Please print exactly the lines below, from the start of the material up to and including the line with "приемных детей. Разговор", but none of the pictures.

■ **Data records**:
*** Block opens ***
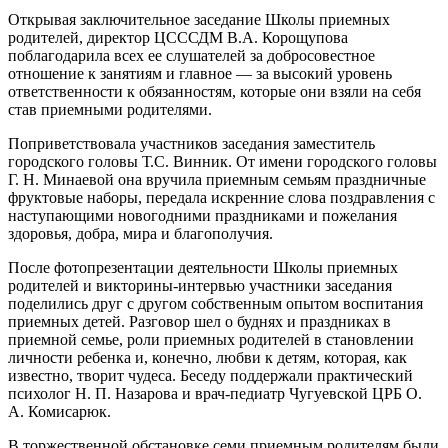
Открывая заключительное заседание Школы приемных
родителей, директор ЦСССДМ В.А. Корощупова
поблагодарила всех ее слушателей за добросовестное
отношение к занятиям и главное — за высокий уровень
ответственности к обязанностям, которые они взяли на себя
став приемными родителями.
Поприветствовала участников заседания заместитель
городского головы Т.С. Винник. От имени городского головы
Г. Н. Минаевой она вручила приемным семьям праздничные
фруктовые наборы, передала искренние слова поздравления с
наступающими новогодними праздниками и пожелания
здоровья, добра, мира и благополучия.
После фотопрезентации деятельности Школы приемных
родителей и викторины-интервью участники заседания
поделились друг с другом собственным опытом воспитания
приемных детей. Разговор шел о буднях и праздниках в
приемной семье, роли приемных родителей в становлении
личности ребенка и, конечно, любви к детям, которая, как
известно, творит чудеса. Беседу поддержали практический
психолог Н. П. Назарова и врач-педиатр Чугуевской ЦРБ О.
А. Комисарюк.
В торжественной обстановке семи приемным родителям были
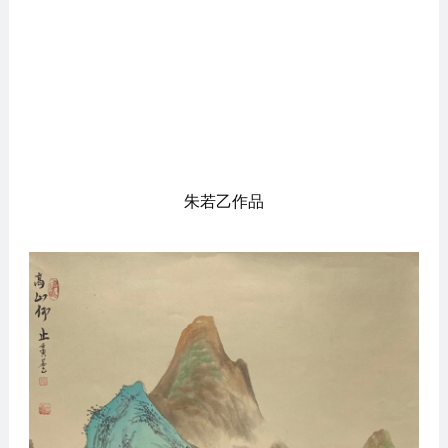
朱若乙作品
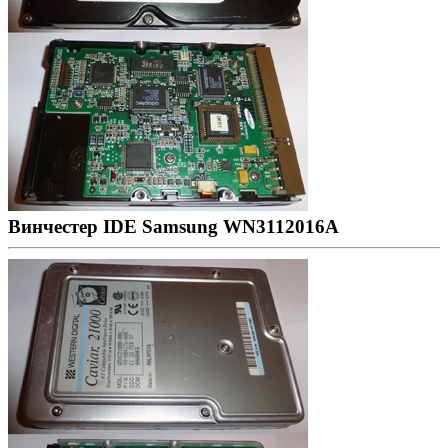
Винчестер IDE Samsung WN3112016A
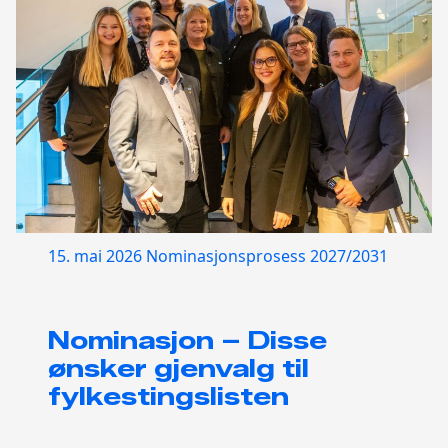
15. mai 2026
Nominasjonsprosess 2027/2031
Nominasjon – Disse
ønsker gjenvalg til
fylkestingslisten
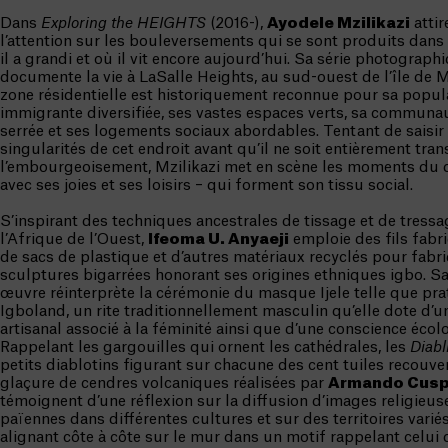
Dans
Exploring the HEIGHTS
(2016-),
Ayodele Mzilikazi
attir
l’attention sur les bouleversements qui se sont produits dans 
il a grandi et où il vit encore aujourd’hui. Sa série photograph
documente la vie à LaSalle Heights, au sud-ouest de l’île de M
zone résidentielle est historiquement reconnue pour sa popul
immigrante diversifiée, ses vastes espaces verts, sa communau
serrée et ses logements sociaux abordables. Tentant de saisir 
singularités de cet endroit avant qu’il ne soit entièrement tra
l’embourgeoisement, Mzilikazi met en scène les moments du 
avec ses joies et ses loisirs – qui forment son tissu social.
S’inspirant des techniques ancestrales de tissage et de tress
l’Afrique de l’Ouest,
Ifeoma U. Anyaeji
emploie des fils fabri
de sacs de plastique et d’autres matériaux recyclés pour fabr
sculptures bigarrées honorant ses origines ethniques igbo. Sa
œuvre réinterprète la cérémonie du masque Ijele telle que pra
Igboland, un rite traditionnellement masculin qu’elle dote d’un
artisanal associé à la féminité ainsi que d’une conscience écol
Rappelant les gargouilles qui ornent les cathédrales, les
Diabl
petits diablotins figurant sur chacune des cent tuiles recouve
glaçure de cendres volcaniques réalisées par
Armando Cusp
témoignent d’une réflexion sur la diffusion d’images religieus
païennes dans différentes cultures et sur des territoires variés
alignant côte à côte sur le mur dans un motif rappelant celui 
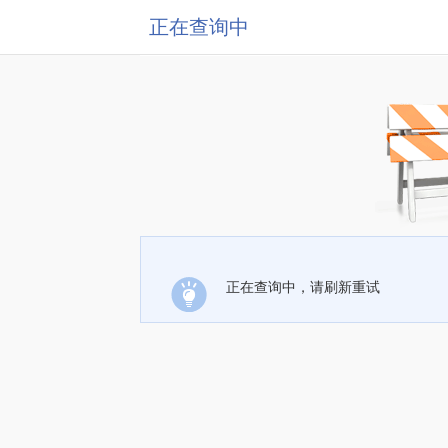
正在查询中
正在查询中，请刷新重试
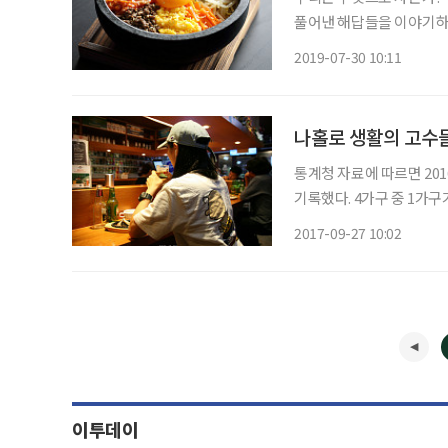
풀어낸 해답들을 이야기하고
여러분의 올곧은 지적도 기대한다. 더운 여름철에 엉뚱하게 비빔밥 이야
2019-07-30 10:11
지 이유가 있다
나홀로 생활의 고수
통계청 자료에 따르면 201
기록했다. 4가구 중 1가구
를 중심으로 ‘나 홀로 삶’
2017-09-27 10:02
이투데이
*** Block closes ***
■ **Result for this task**:
Открывая заключительное заседание Школы приемных
родителей, директор ЦСССДМ В.А. Корощупова
поблагодарила всех ее слушателей за добросовестное
отношение к занятиям и главное — за высокий уровень
ответственности к обязанностям, которые они взяли на себя
став приемными родителями.
Поприветствовала участников заседания заместитель
городского головы Т.С. Винник. От имени городского головы
Г. Н. Минаевой она вручила приемным семьям праздничные
фруктовые наборы, передала искренние слова поздравления с
наступающими новогодними праздниками и пожелания
здоровья, добра, мира и благополучия.
После фотопрезентации деятельности Школы приемных
родителей и викторины-интервью участники заседания
поделились друг с другом собственным опытом воспитания
приемных детей. Разговор шел о буднях и праздниках в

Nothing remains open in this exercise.